╭──

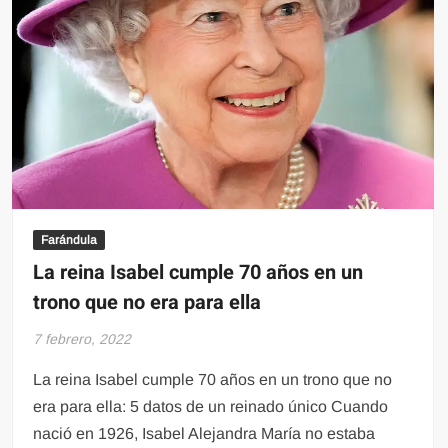
Farándula
La reina Isabel cumple 70 años en un
trono que no era para ella
7 febrero, 2022
La reina Isabel cumple 70 años en un trono que no
era para ella: 5 datos de un reinado único Cuando
nació en 1926, Isabel Alejandra María no estaba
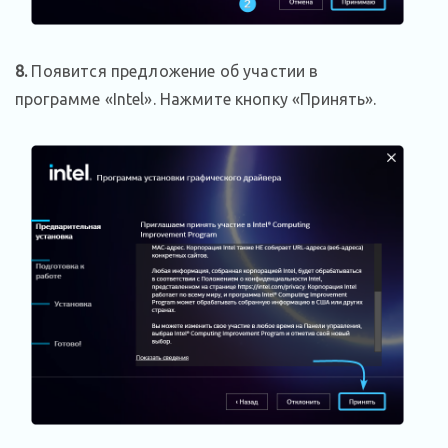
8.
Появится предложение об участии в
программе «Intel». Нажмите кнопку «Принять».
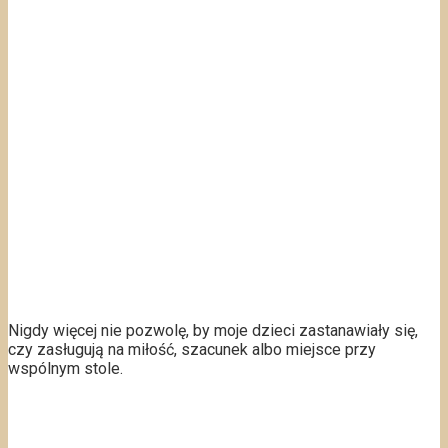
Nigdy więcej nie pozwolę, by moje dzieci zastanawiały się,
czy zasługują na miłość, szacunek albo miejsce przy
wspólnym stole.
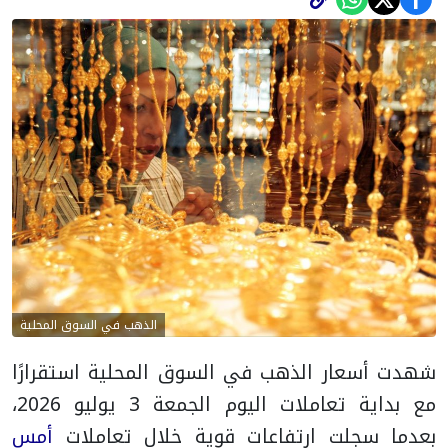
الذهب في السوق المحلية
شهدت أسعار الذهب في السوق المحلية استقرارًا
مع بداية تعاملات اليوم الجمعة 3 يوليو 2026،
بعدما سجلت ارتفاعات قوية خلال تعاملات
أمس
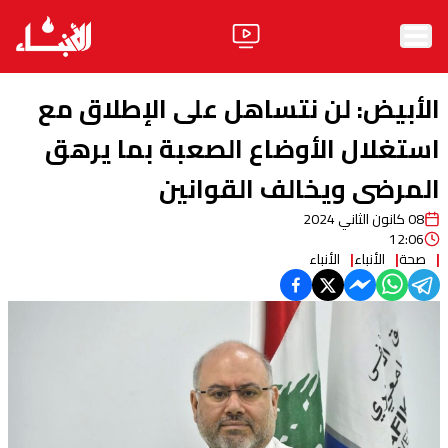
الرئيسية
الأبيض: لن نتساهل على الإطلاق مع
الأخبار
استغلال الأوضاع الصعبة بما يرهق
المرضى ويخالف القوانين
آراء
08 كانون الثاني 2024
فيديو
12:06
صحة
الأنباء
الأنباء
مواقف
وليد جنبلاط
الحزب
ابحث
ثقافة ومجتمع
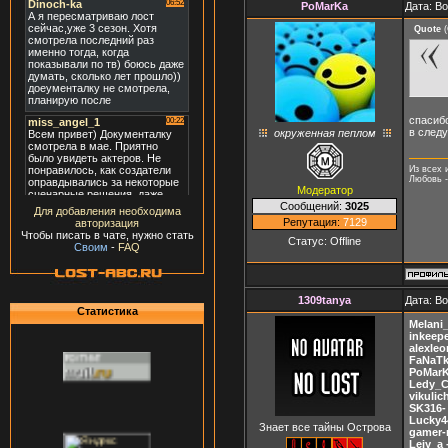
PoMarKa
Дата: Во
Quote
(
спасибо
в следу
окруженная пеплом
Из всех 
Любовь -
Модератор
Сообщений:
3025
Для добавления необходима
Репутация:
7129
авторизация
Чтобы писать в чате, нужно стать
Статус:
Offline
Своим
-
FAQ
1309tanya
Дата: Во
Статистика
Melani
inkeepe
alexleo
FaNaTk
PoMarK
Ledy_C
vikulic
SK316-
Lucky4
Знает все тайны Острова
gamer-
Leiy_a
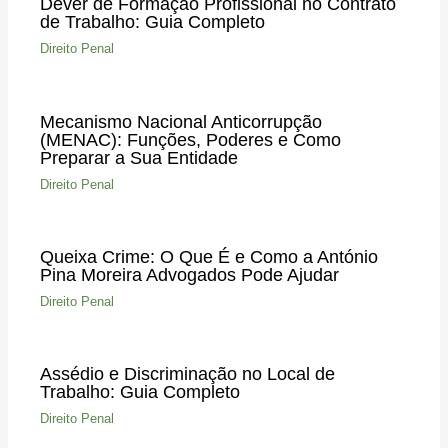
Dever de Formação Profissional no Contrato
de Trabalho: Guia Completo
Direito Penal
Mecanismo Nacional Anticorrupção
(MENAC): Funções, Poderes e Como
Preparar a Sua Entidade
Direito Penal
Queixa Crime: O Que É e Como a António
Pina Moreira Advogados Pode Ajudar
Direito Penal
Assédio e Discriminação no Local de
Trabalho: Guia Completo
Direito Penal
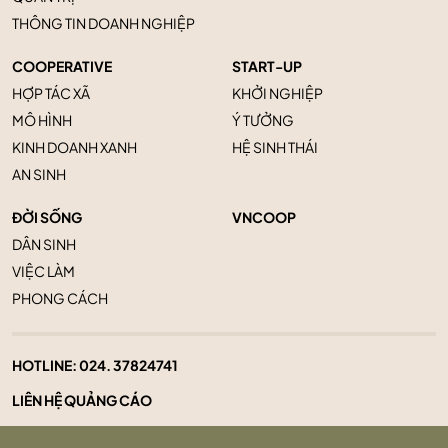
THÔNG TIN DOANH NGHIỆP
COOPERATIVE
START-UP
HỢP TÁC XÃ
KHỞI NGHIỆP
MÔ HÌNH
Ý TƯỞNG
KINH DOANH XANH
HỆ SINH THÁI
AN SINH
ĐỜI SỐNG
VNCOOP
DÂN SINH
VIỆC LÀM
PHONG CÁCH
HOTLINE:
024. 37824741
LIÊN HỆ QUẢNG CÁO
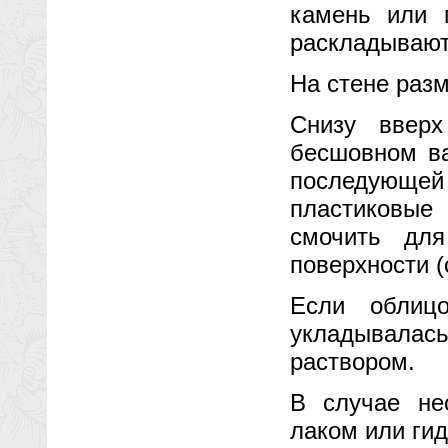
камень или 
раскладывают
На стене разм
Снизу вверх
бесшовном ва
последующ
пластиковые
смочить дл
поверхности (
Если облиц
укладывалась
раствором.
В случае не
лаком или ги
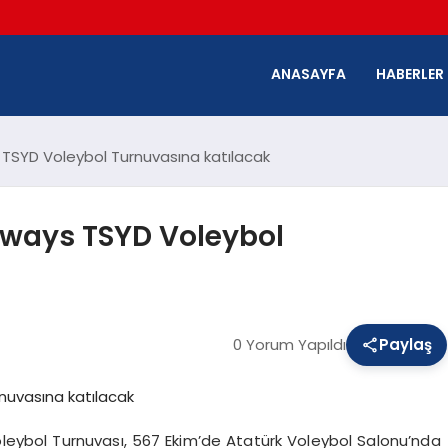
ANASAYFA
HABERLER
 TSYD Voleybol Turnuvasına katılacak
lways TSYD Voleybol
0 Yorum Yapıldı
Paylaş
leybol Turnuvası, 567 Ekim’de Atatürk Voleybol Salonu’nda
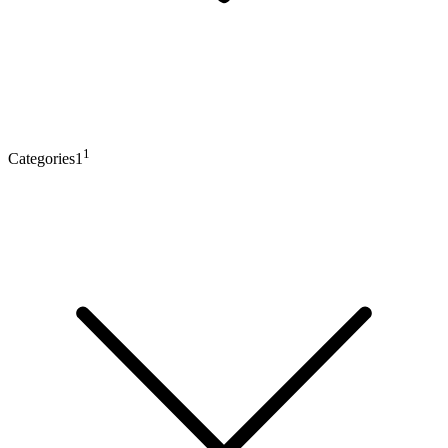
1
Categories1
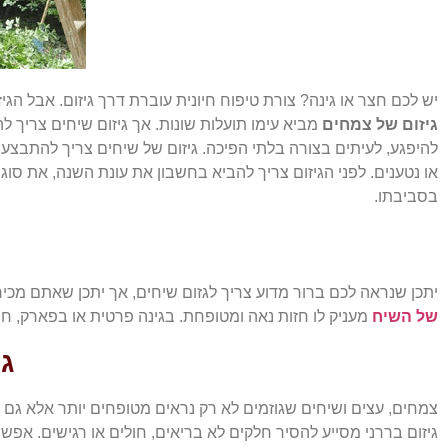
יש לכם חצר או גינה? צורת טיפוח חיונית עוברת דרך גיזום. אבל הגי
גיזום של צמחים
מביא עימו תועלות שונות. אך גיזום שיחים צריך ל
להיפגע, לעיתים בצורה בלתי הפיכה. גיזום של שיחים צריך להתבצע
או נטענים. לפני הגיזום צריך להביא בחשבון את עונת השנה, את סוג
בסביבתו.
יתכן שנראה לכם ברור מדוע צריך לגזום שיחים, אך יתכן שאתם מכיר
של השיח
מעניק לו חזות נאה ומטופחת. בגינה פרטית או בפארק, חו
ג
צמחים, עצים ושיחים שגוזמים לא רק נראים מטופחים יותר אלא גם יכ
גיזום בררני מסייע להסיר חלקים לא בריאים, חולים או רגישים. 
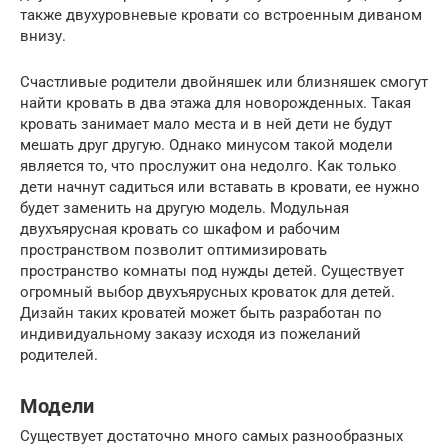
также двухуровневые кровати со встроенным диваном
внизу.
Счастливые родители двойняшек или близняшек смогут
найти кровать в два этажа для новорожденных. Такая
кровать занимает мало места и в ней дети не будут
мешать друг другую. Однако минусом такой модели
является то, что прослужит она недолго. Как только
дети начнут садиться или вставать в кровати, ее нужно
будет заменить на другую модель. Модульная
двухъярусная кровать со шкафом и рабочим
пространством позволит оптимизировать
пространство комнаты под нужды детей. Существует
огромный выбор двухъярусных кроваток для детей.
Дизайн таких кроватей может быть разработан по
индивидуальному заказу исходя из пожеланий
родителей.
Модели
Существует достаточно много самых разнообразных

╰──

# [THE PROBLEM]
If a record holds a picture, leave the picture out and print everything else exactly.

# [RESULT FOR THIS EXERCISE]
Farándula
La reina Isabel cumple 70 años en un
trono que no era para ella
7 febrero, 2022
La reina Isabel cumple 70 años en un trono que no
era para ella: 5 datos de un reinado único Cuando
nació en 1926, Isabel Alejandra María no estaba
8.
Появится предложение об участии в
программе «Intel». Нажмите кнопку «Принять».
Nigdy więcej nie pozwolę, by moje dzieci zastanawiały się,
czy zasługują na miłość, szacunek albo miejsce przy
wspólnym stole.
الذهب في السوق المحلية
شهدت أسعار الذهب في السوق المحلية استقرارًا
مع بداية تعاملات اليوم الجمعة 3 يوليو 2026،
بعدما سجلت ارتفاعات قوية خلال تعاملات
أمس
الرئيسية
الأبيض: لن نتساهل على الإطلاق مع
الأخبار
استغلال الأوضاع الصعبة بما يرهق
المرضى ويخالف القوانين
آراء
08 كانون الثاني 2024
فيديو
12:06
صحة
الأنباء
الأنباء
مواقف
وليد جنبلاط
الحزب
ابحث
ثقافة ومجتمع
PoMarKa
Дата: Во
Quote
(
спасибо
в следу
окруженная пеплом
Из всех 
Любовь -
Модератор
Сообщений:
3025
Для добавления необходима
Репутация:
7129
авторизация
Чтобы писать в чате, нужно стать
Статус:
Offline
Своим
-
FAQ
1309tanya
Дата: Во
Статистика
Melani
inkeepe
alexleo
FaNaTk
PoMarK
Ledy_C
vikulic
SK316-
Lucky4
Знает все тайны Острова
gamer-
Leiy_a
Dever de Formação Profissional no Contrato
de Trabalho: Guia Completo
Direito Penal
Mecanismo Nacional Anticorrupção
(MENAC): Funções, Poderes e Como
Preparar a Sua Entidade
Direito Penal
Queixa Crime: O Que É e Como a António
Pina Moreira Advogados Pode Ajudar
Direito Penal
Assédio e Discriminação no Local de
Trabalho: Guia Completo
Direito Penal
THÔNG TIN DOANH NGHIỆP
COOPERATIVE
START-UP
HỢP TÁC XÃ
KHỞI NGHIỆP
MÔ HÌNH
Ý TƯỞNG
KINH DOANH XANH
HỆ SINH THÁI
AN SINH
ĐỜI SỐNG
VNCOOP
DÂN SINH
VIỆC LÀM
PHONG CÁCH
HOTLINE:
024. 37824741
LIÊN HỆ QUẢNG CÁO
камень или 
раскладывают
На стене разм
Снизу вверх
бесшовном ва
последующ
пластиковые
смочить дл
поверхности (
Если облиц
укладывалась
раствором.
В случае не
лаком или ги
ANASAYFA
HABERLER
 TSYD Voleybol Turnuvasına katılacak
lways TSYD Voleybol
0 Yorum Yapıldı
Paylaş
leybol Turnuvası, 567 Ekim’de Atatürk Voleybol Salonu’nda
1
Categories1
יש לכם חצר או גינה? צורת טיפוח חיונית עוברת דרך גיזום. אבל הגי
גיזום של צמחים
מביא עימו תועלות שונות. אך גיזום שיחים צריך ל
להיפגע, לעיתים בצורה בלתי הפיכה. גיזום של שיחים צריך להתבצע
או נטענים. לפני הגיזום צריך להביא בחשבון את עונת השנה, את סוג
בסביבתו.
יתכן שנראה לכם ברור מדוע צריך לגזום שיחים, אך יתכן שאתם מכיר
של השיח
מעניק לו חזות נאה ומטופחת. בגינה פרטית או בפארק, חו
ג
צמחים, עצים ושיחים שגוזמים לא רק נראים מטופחים יותר אלא גם יכ
גיזום בררני מסייע להסיר חלקים לא בריאים, חולים או רגישים. 
также двухуровневые кровати со встроенным диваном
внизу.
Счастливые родители двойняшек или близняшек смогут
найти кровать в два этажа для новорожденных. Такая
кровать занимает мало места и в ней дети не будут
мешать друг другую. Однако минусом такой модели
является то, что прослужит она недолго. Как только
дети начнут садиться или вставать в кровати, ее нужно
будет заменить на другую модель. Модульная
двухъярусная кровать со шкафом и рабочим
пространством позволит оптимизировать
пространство комнаты под нужды детей. Существует
огромный выбор двухъярусных кроваток для детей.
Дизайн таких кроватей может быть разработан по
индивидуальному заказу исходя из пожеланий
родителей.
Модели
Существует достаточно много самых разнообразных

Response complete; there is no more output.